Dependable Dependencies Versus the House of Cards
At Unbounce we love open source technologies. We build our awesome stuff on them and we contribute back as well. Knowing that a typical open source library itself depends on a bunch of other libraries, our applications end up being built on trees of dependencies. This could be a daunting thought: how can we build confidence that this doesn’t turn into a house of cards? I’m going to detail our approach in this short post.
Consider the image below: it’s the dependency tree of our new and upcoming page server application.

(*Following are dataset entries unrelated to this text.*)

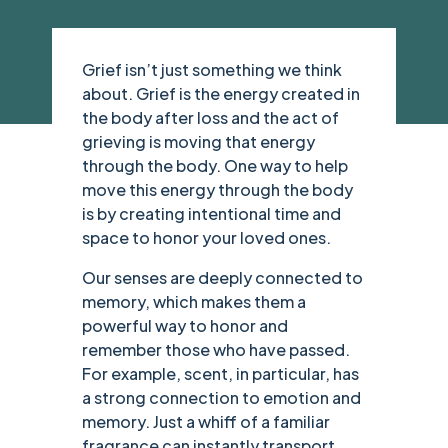
Grief isn’t just something we think
about. Grief is the energy created in
the body after loss and the act of
grieving is moving that energy
through the body. One way to help
move this energy through the body
is by creating intentional time and
space to honor your loved ones.
Our senses are deeply connected to
memory, which makes them a
powerful way to honor and
remember those who have passed.
For example, scent, in particular, has
a strong connection to emotion and
memory. Just a whiff of a familiar
fragrance can instantly transport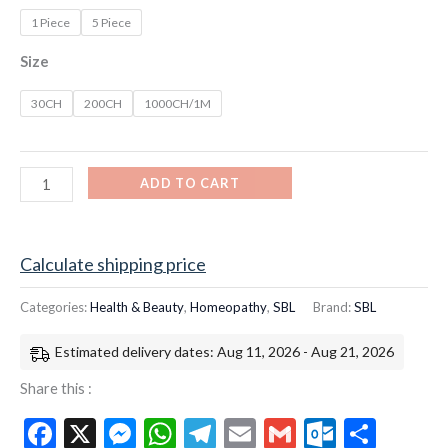
1 Piece
5 Piece
Size
30CH
200CH
1000CH/1M
ADD TO CART
Calculate shipping price
Categories:
Health & Beauty
,
Homeopathy
,
SBL
Brand:
SBL
Estimated delivery dates: Aug 11, 2026 - Aug 21, 2026
Share this :
Facebook
X
Messenger
WhatsApp
Telegram
Email
Gmail
Outloo
Shar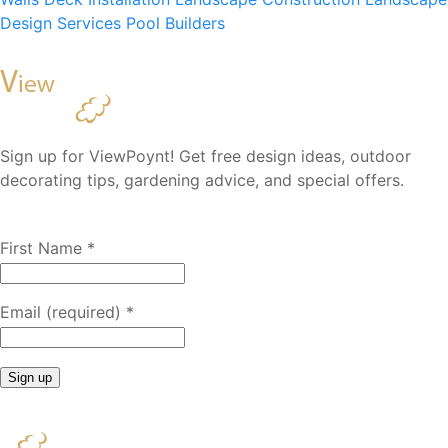
Design Services
Pool Builders
Sign up for ViewPoynt! Get free design ideas, outdoor
decorating tips, gardening advice, and special offers.
First Name
*
Email (required)
*
Constant
Contact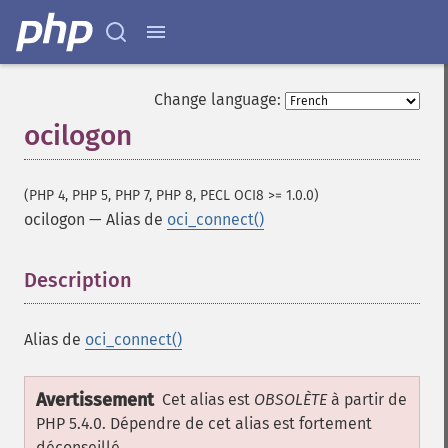
Change language:
ocilogon
(PHP 4, PHP 5, PHP 7, PHP 8, PECL OCI8 >= 1.0.0)
ocilogon
—
Alias de
oci_connect()
Description
¶
Alias de
oci_connect()
Avertissement
Cet alias est
OBSOLÈTE
à partir de
PHP 5.4.0. Dépendre de cet alias est fortement
déconseillé.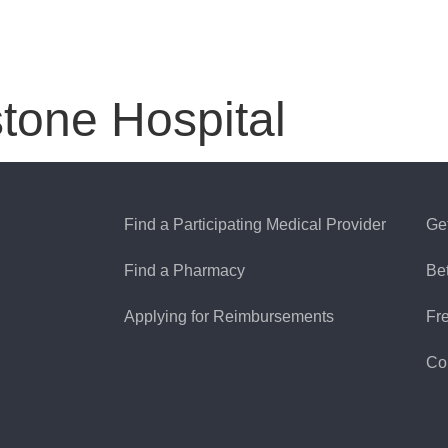
tone Hospital
Find a Participating Medical Provider
Ge
Find a Pharmacy
Be
Applying for Reimbursements
Fr
Co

As you can see, there’s quite a few direct and transitive dependencies involved in this product. A bad apple could spoil it all. So we could be tempted to stay on versions of these dependencies that we know work great and never upgrade. But that would not be wise: we would miss on potential improvements and also fixes for issues we may have not yet encountered, but are lurking in the dark. Actually, for critical dependencies like Netty and Hazelcast, we want to proactively follow the latest releases as much as possible.
Testing is the only pragmatic way to find out that a dependency upgrade hasn’t broken anything. This sounds obvious, everyone tests right? Sure, but we do it systematically and thoroughly after each change in any of our dependencies.
Unsurprisingly, we have a battery of unit tests that exercise the code base. On top of that, we have an extra layer of integration tests that poke at the application as a whole. This first barrage of tests is already enough to catch the low hanging fruits among the potential regressions that an upgrade could have created. But it’s not enough.
We also systematically run a load test on a two-instance cluster of page server instances. We’ve built our load test in a way that it exercises the main features of the page server, instead of hitting just one URL. We randomize requests that produce variable outputs in order to ensure that there’s a correlation between requests and responses. Indeed, a server failing catastrophically could well be serving responses for the wrong requests.
For us, it’s essential to run this load test in a cluster because, since we use a distributed cache, it allows detecting potential serialization issues that do not occur in non-clustered mode. In the load test, we randomize which server is hit per round of requests in order to have a mix of local and distributed cache hits.
After the load test is done, we end up with a round of memory profiling on each node in order to find out any memory leak that could have been introduced by the dependency change. It also allows us to find out if a library has changed its memory usage. Having this knowledge upfront is extremely valuable prior to a production release: picture the memory graphs of your servers going up suddenly without a good reason for it…
So far, this strategy has served us well, as we’ve been able to catch issues, report them and ponder until they were fixed to upgrade to the next release. But what’s your strategy for upgrading dependencies? Any story you’d like to share with us?